Page 1 of 2

Epiphany vs Arm performance

PostPosted: Mon Jul 10, 2017 5:19 pm
by Nerded
Hello,

I am running the omp4-epiphany examples currently. In the pi-kernel example, I am getting an extremely poor benchmark for the epiphany when compared to the Arm. With 16 Epiphany kernels, I complete the calculations in .96 seconds. With 1 arm kernel, I complete the calculations in .16 seconds; and with 2 arm kernals: just .085 seconds. Is this discrepancy of performance expected? If so, what exactly is the point of the epiphany processor?

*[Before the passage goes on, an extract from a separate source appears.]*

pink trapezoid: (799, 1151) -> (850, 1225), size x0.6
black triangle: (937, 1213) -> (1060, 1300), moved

Thank you.

The examples are located here https://github.com/parallella/parallella-examples/blob/master/omp4-epiphany/pi_kernel/pi.c

Re: Epiphany vs Arm performance

PostPosted: Mon Jul 10, 2017 7:17 pm
by jar
A couple things...

1) There is no 64-bit double precision support on E3, so software emulation will have difficulty outperforming ARM cores which have 64-bit DP support. So this is expected.
2) The OpenMP programming model is designed for symmetric multiprocessing (SMP), whereas Epiphany should primarily be thought of as a networked cluster of distributed memory where partitioned global address space (PGAS) models are used. Although OpenMP may use the global shared memory on Parallella, it lacks a semantics within the model to address Epiphany's local core memory.

You had asked earlier whether it was possible, not if it was a good idea. Exploring the OpenMP + MPI programming paradigm is useful for education, but not ideal for a Parallella cluster (with few exceptions).

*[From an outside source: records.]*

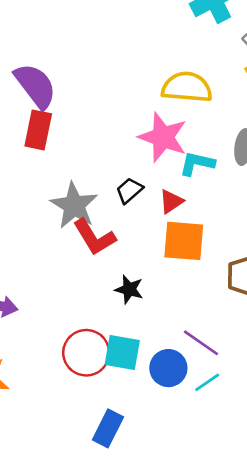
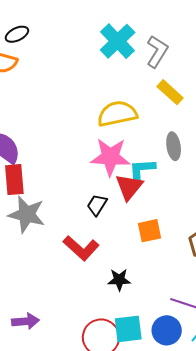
red triangle: (171, 201) -> (129, 187), moved, size x1.4
gray star: (74, 205) -> (27, 214), moved
orange square: (184, 241) -> (150, 231), size x0.7

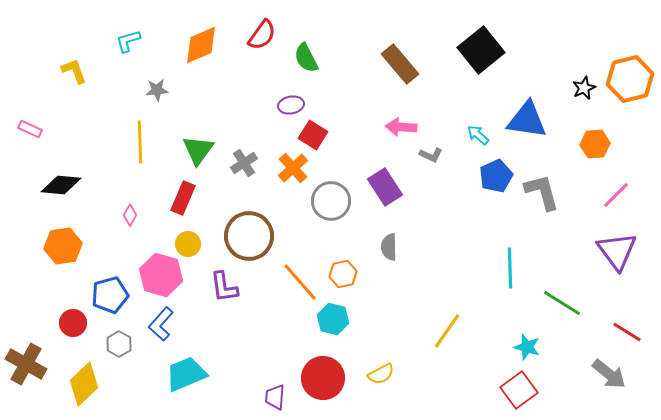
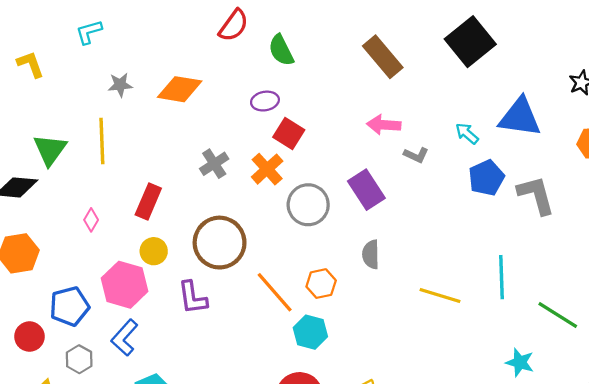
orange diamond: (201, 45) -> (180, 89), moved, turned 33
green triangle: (198, 150) -> (50, 150), moved
yellow line: (447, 331) -> (440, 295), moved, turned 72

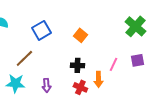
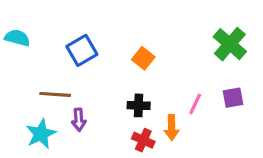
brown line: (24, 58) -> (55, 94), turned 48
cyan star: (15, 83) -> (41, 134), turned -30
purple arrow: (46, 85) -> (79, 120), moved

Re: Epiphany vs Arm performance

PostPosted: Tue Jul 11, 2017 11:38 am
by Nerded
Well, as far as MPI + X goes on the Epiphany, what would be my best option for X in the case of performance? Like I said before, I am working with a cluster of these Parallella boards.

Also, should I expect better performance for the Epiphany than the Arm in general? (given the proper implementation)

Re: Epiphany vs Arm performance

PostPosted: Tue Jul 11, 2017 1:07 pm
by jar
For "X", I use the COPRTHR SDK for offload and OpenSHMEM for on-chip inter-core.

As far as performance goes, it depends on the application. Applications with high arithmetic intensity will do well, but Epiphany on the Parallella board has limited off-chip bandwidth (less than 300 MB/s write). There is a non-zero offload overhead time, but if the computational kernel is called repeatedly, those secondary calls can be fast.

On the Parallella board, there are two ARM Cortex-A9 cores at 667 MHz with 4 SP FLOPS/cycle (NEON SIMD instructions) for peak performance of 2*4*0.667 of 5.336 GFLOPS. Epiphany-III has 16 cores 600 MHz with 2 SP FLOPS/cycle (fused multiply-add) for a peak performance of 19.2 GFLOPS. I find the Epiphany scalar code easier than vector code, particularly when writing optimized assembly.

Good luck!

Re: Epiphany vs Arm performance

PostPosted: Tue Jul 11, 2017 2:30 pm
by Nerded
Awesome! This is some great information. So, seeing as COPRTHR is for the offloading, and that OMP is currently doing the offloading; would MPI + (OpenSHMEM + OpenMP) be possible in this case? I sincerely appreciate your help, however!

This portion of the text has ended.